Where an entry contains an image, leave the image out; restate everything else exactly.

---*---

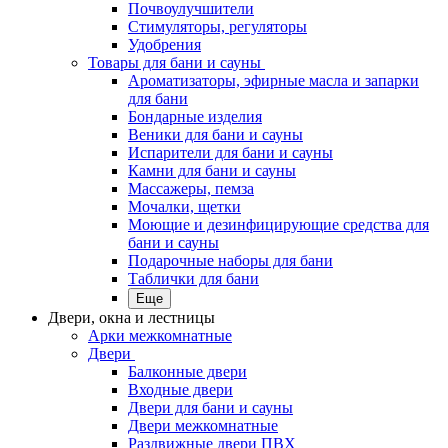
Почвоулучшители
Стимуляторы, регуляторы
Удобрения
Товары для бани и сауны
Ароматизаторы, эфирные масла и запарки
для бани
Бондарные изделия
Веники для бани и сауны
Испарители для бани и сауны
Камни для бани и сауны
Массажеры, пемза
Мочалки, щетки
Моющие и дезинфицирующие средства для
бани и сауны
Подарочные наборы для бани
Таблички для бани
Еще
Двери, окна и лестницы
Арки межкомнатные
Двери
Балконные двери
Входные двери
Двери для бани и сауны
Двери межкомнатные
Раздвижные двери ПВХ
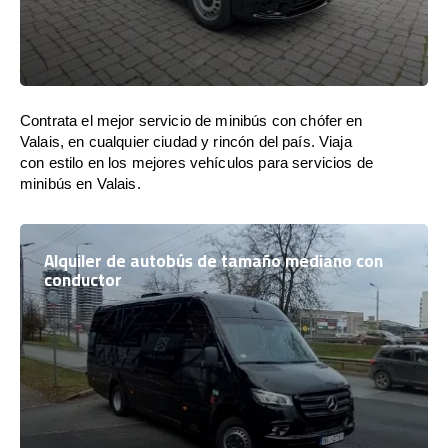
Contrata el mejor servicio de minibús con chófer en
Valais, en cualquier ciudad y rincón del país. Viaja
con estilo en los mejores vehículos para servicios de
minibús en Valais.
Alquiler de autobús de tamaño mediano con
conductor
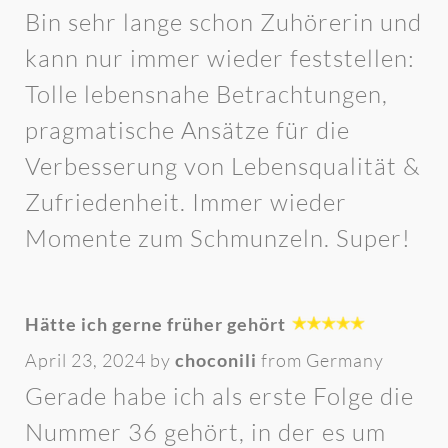
Bin sehr lange schon Zuhörerin und
kann nur immer wieder feststellen:
Tolle lebensnahe Betrachtungen,
pragmatische Ansätze für die
Verbesserung von Lebensqualität &
Zufriedenheit. Immer wieder
Momente zum Schmunzeln. Super!
Hätte ich gerne früher gehört
April 23, 2024 by
choconili
from Germany
Gerade habe ich als erste Folge die
Nummer 36 gehört, in der es um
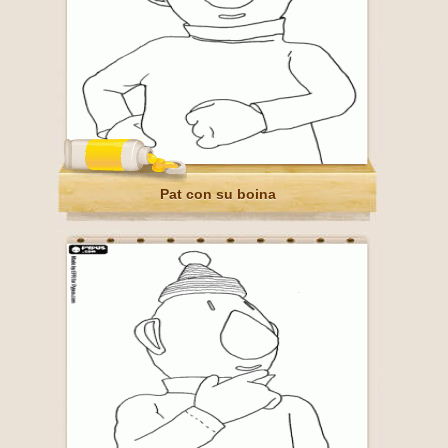
Pat con su boina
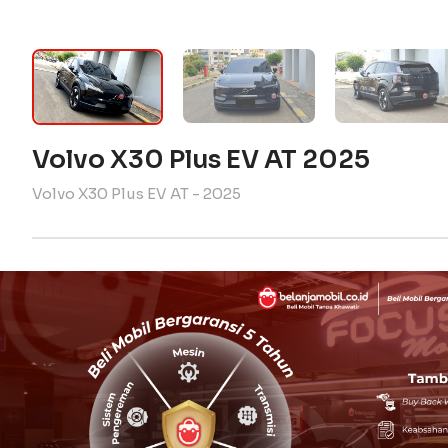
Volvo X30 Plus EV AT 2025
Volvo X30 Plus EV AT - 2025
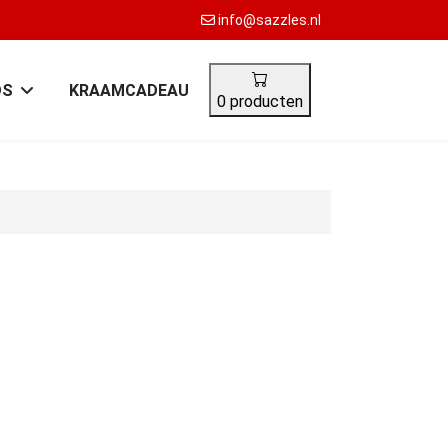
info@sazzles.nl
DS
KRAAMCADEAU
0 producten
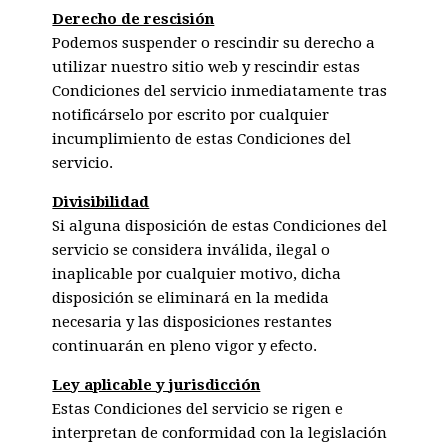
Derecho de rescisión
Podemos suspender o rescindir su derecho a
utilizar nuestro sitio web y rescindir estas
Condiciones del servicio inmediatamente tras
notificárselo por escrito por cualquier
incumplimiento de estas Condiciones del
servicio.
Divisibilidad
Si alguna disposición de estas Condiciones del
servicio se considera inválida, ilegal o
inaplicable por cualquier motivo, dicha
disposición se eliminará en la medida
necesaria y las disposiciones restantes
continuarán en pleno vigor y efecto.
Ley aplicable y jurisdicción
Estas Condiciones del servicio se rigen e
interpretan de conformidad con la legislación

---*---

• [YOUR SOLUTION]:
Почвоулучшители
Стимуляторы, регуляторы
Удобрения
Товары для бани и сауны
Ароматизаторы, эфирные масла и запарки
для бани
Бондарные изделия
Веники для бани и сауны
Испарители для бани и сауны
Камни для бани и сауны
Массажеры, пемза
Мочалки, щетки
Моющие и дезинфицирующие средства для
бани и сауны
Подарочные наборы для бани
Таблички для бани
Еще
Двери, окна и лестницы
Арки межкомнатные
Двери
Балконные двери
Входные двери
Двери для бани и сауны
Двери межкомнатные
Раздвижные двери ПВХ
Contrata el mejor servicio de minibús con chófer en
Valais, en cualquier ciudad y rincón del país. Viaja
con estilo en los mejores vehículos para servicios de
minibús en Valais.
Alquiler de autobús de tamaño mediano con
conductor
Bin sehr lange schon Zuhörerin und
kann nur immer wieder feststellen:
Tolle lebensnahe Betrachtungen,
pragmatische Ansätze für die
Verbesserung von Lebensqualität &
Zufriedenheit. Immer wieder
Momente zum Schmunzeln. Super!
Hätte ich gerne früher gehört
April 23, 2024 by
choconili
from Germany
Gerade habe ich als erste Folge die
Nummer 36 gehört, in der es um
Pat con su boina
Volvo X30 Plus EV AT 2025
Volvo X30 Plus EV AT - 2025
info@sazzles.nl
DS
KRAAMCADEAU
0 producten
Derecho de rescisión
Podemos suspender o rescindir su derecho a
utilizar nuestro sitio web y rescindir estas
Condiciones del servicio inmediatamente tras
notificárselo por escrito por cualquier
incumplimiento de estas Condiciones del
servicio.
Divisibilidad
Si alguna disposición de estas Condiciones del
servicio se considera inválida, ilegal o
inaplicable por cualquier motivo, dicha
disposición se eliminará en la medida
necesaria y las disposiciones restantes
continuarán en pleno vigor y efecto.
Ley aplicable y jurisdicción
Estas Condiciones del servicio se rigen e
interpretan de conformidad con la legislación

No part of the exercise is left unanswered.